La troisième vague de « stress tests » qui aurait lieu en février devra identifier les banques à problèmes et apporter des solutions soit en capital soit par la restructuration ordonnée des acteurs les plus fragiles.

 

Les multiples rebondissements de la crise dans la zone euro occupent le devant de l’actualité, mais un élément central ne varie guère : le système bancaire européen n’a pas été remis d’aplomb. La paralysie de la décision publique dans ce domaine, depuis plus de deux ans, nous coûte de plus en plus cher. Qu’on en juge par les deux principaux épisodes de l’année 2010.
En avril-mai, il y avait de solides raisons pour envisager une restructuration de la dette grecque. Mais la fragilité des banques exposées au risque grec, notamment en Allemagne et en France, a forcé les Européens à garantir cette dette pour trois ans. En novembre, une option possible aurait été d’imposer des pertes aux détenteurs de dette senior des banques irlandaises. Mais cela aurait immédiatement renchéri l’accès au crédit d’autres banques européennes mal-en-point, et donc le renflouement de cette dette a constitué une part importante du plan d’assistance à l’Irlande. Dans les deux cas, il n’y avait en fait guère de choix sur le moment.
Mais le résultat, protéger les détenteurs de dette au détriment des contribuables européens, est d’une injustice flagrante, et précipite un débat sur la solidarité et le fédéralisme budgétaire pour lequel les pays européens ne paraissent pas bien préparés.
Les Européens payent ainsi l’absence d’action pour rendre le système plus résistant au moment où les marchés étaient plus calmes, au second semestre 2009 ou à l’été 2010. En septembre 2009, une première série de « stress tests » est passée largement inaperçue, car ces résultats n’ont pas été rendus publics. Une deuxième vague, avec des résultats publiés en juillet 2010, a suscité plus d’espoirs, mais a finalement échoué à restaurer la confiance. On nous annonce une troisième séquence qui démarrerait en février 2011.
Mais pour que celle-ci ait une chance de réussir, il faudrait traiter les défauts de conception des précédentes tentatives.
L’histoire des sorties de grandes crises financières passées (États-Unis en 1989-1990, Suède en 1992-1993, Japon en 2002-2003, États-Unis en 2009) suggère trois composantes essentielles.
Premièrement, il faut identifier les banques à problèmes par un « triage » ou passage en revue systématique des bilans de toutes les principales institutions financières en Europe.
L’importance des liens financiers transfrontaliers empêche de mener ce processus efficacement à un niveau national : l’autonomie laissée aux États participants en juillet dernier explique la faible crédibilité des résultats. Une autorité centrale doit donc être habilitée à vérifier les données communiquées par chaque pays et à s’assurer qu’elles sont bien comparables.

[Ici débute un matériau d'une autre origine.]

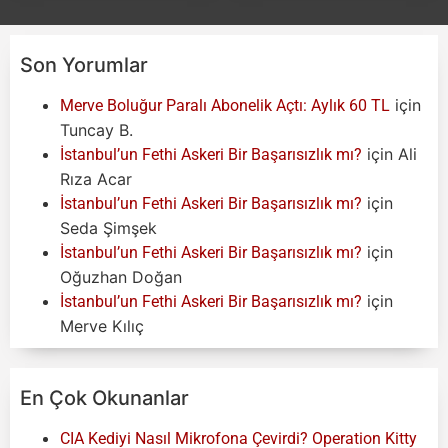
Son Yorumlar
için
Merve Boluğur Paralı Abonelik Açtı: Aylık 60 TL
Tuncay B.
için
Ali
İstanbul’un Fethi Askeri Bir Başarısızlık mı?
Rıza Acar
için
İstanbul’un Fethi Askeri Bir Başarısızlık mı?
Seda Şimşek
için
İstanbul’un Fethi Askeri Bir Başarısızlık mı?
Oğuzhan Doğan
için
İstanbul’un Fethi Askeri Bir Başarısızlık mı?
Merve Kılıç
En Çok Okunanlar
CIA Kediyi Nasıl Mikrofona Çevirdi? Operation Kitty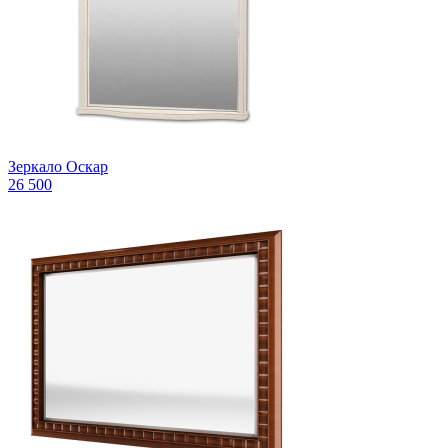
Зеркало Оскар
26 500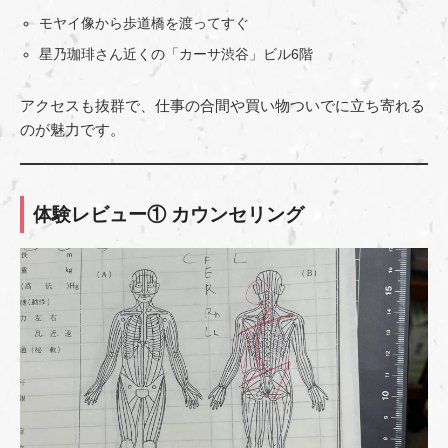
モヤイ像から歩道橋を渡ってすぐ
星乃珈琲さん近くの「カーサ渋谷」ビル6階
アクセスも抜群で、仕事の合間や買い物ついでに立ち寄れる
のが魅力です。
体験レビュー① カウンセリング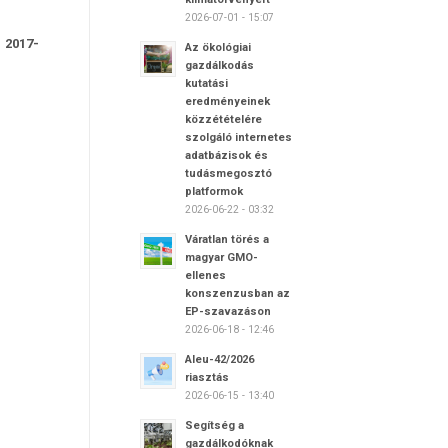
2026-07-01 - 15:07
 2017-
Az ökológiai
gazdálkodás
kutatási
eredményeinek
közzétételére
szolgáló internetes
adatbázisok és
tudásmegosztó
platformok
2026-06-22 - 03:32
Váratlan törés a
magyar GMO-
ellenes
konszenzusban az
EP-szavazáson
2026-06-18 - 12:46
Aleu-42/2026
riasztás
2026-06-15 - 13:40
Segítség a
gazdálkodóknak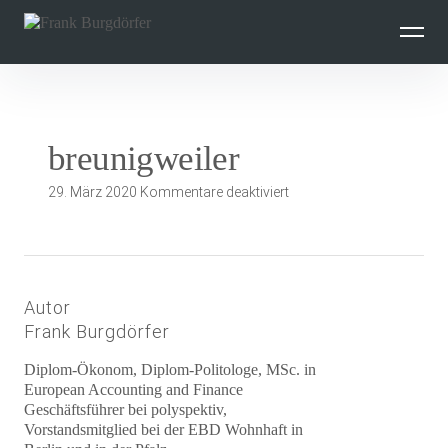
Inhalte
überspringen
breunigweiler
für
29. März 2020
Kommentare deaktiviert
breunigweiler
Autor
Frank Burgdörfer
Diplom-Ökonom, Diplom-Politologe, MSc. in
European Accounting and Finance
Geschäftsführer bei polyspektiv,
Vorstandsmitglied bei der EBD Wohnhaft in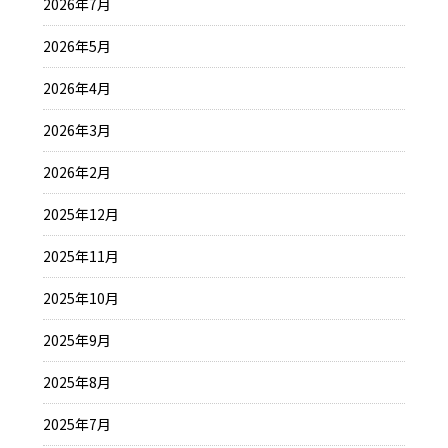
2026年7月
2026年5月
2026年4月
2026年3月
2026年2月
2025年12月
2025年11月
2025年10月
2025年9月
2025年8月
2025年7月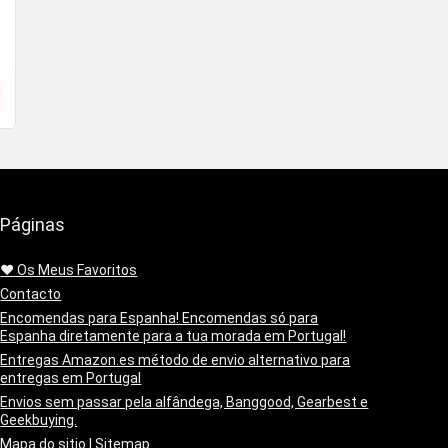
Páginas
❤️ Os Meus Favoritos
Contacto
Encomendas para Espanha! Encomendas só para
Espanha diretamente para a tua morada em Portugal!
Entregas Amazon.es método de envio alternativo para
entregas em Portugal
Envios sem passar pela alfândega, Banggood, Gearbest e
Geekbuying.
Mapa do sitio | Sitemap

Deuxièmement, les banques dont la situation a été identifiée comme fragile doivent lever de nouveaux capitaux. Comme en juillet, les prochains « stress tests » sous-estimeront les besoins en capital car l’UE ne peut pas assumer explicitement un scénario de défaut souverain, de peur qu’une telle hypothèse ne devienne autoréalisatrice. Pour compenser, il faudra renforcer les hypothèses sur les autres facteurs de risque et imposer une mesure du capital plus rigoureuse que le ratio Tier One utilisé la dernière fois. Par ailleurs, l’exposition de chaque banque au risque de chaque pays devra être mieux expliquée et comparée avec les états financiers publiés par ailleurs et les statistiques de la Banque des règlements internationaux.

Troisièmement, les banques qui ne parviendraient pas à lever les capitaux nécessaires devront être restructurées : soit vendues de force à des acteurs plus solides, soit démantelées de manière ordonnée.
Ce processus doit également être piloté au niveau central pour assurer équité et efficacité.

 

Les difficultés sont légion, y compris potentiellement la cession de « champions » bancaires nationaux à des groupes étrangers, des suppressions d’emplois, une perte de face pour certaines autorités publiques, la nécessité d’adopter de nouvelles législations d’urgence et sans doute de créer une structure supranationale temporaire spécialement consacrée au traitement de la crise, et l’engagement de fonds publics qui devra en partie être négocié multilatéralement. Mais l’alternative est pire : la prise en otage toujours plus coûteuse de la décision publique par un système bancaire malade, au risque de perturber les équilibres politiques fondamentaux de l’UE.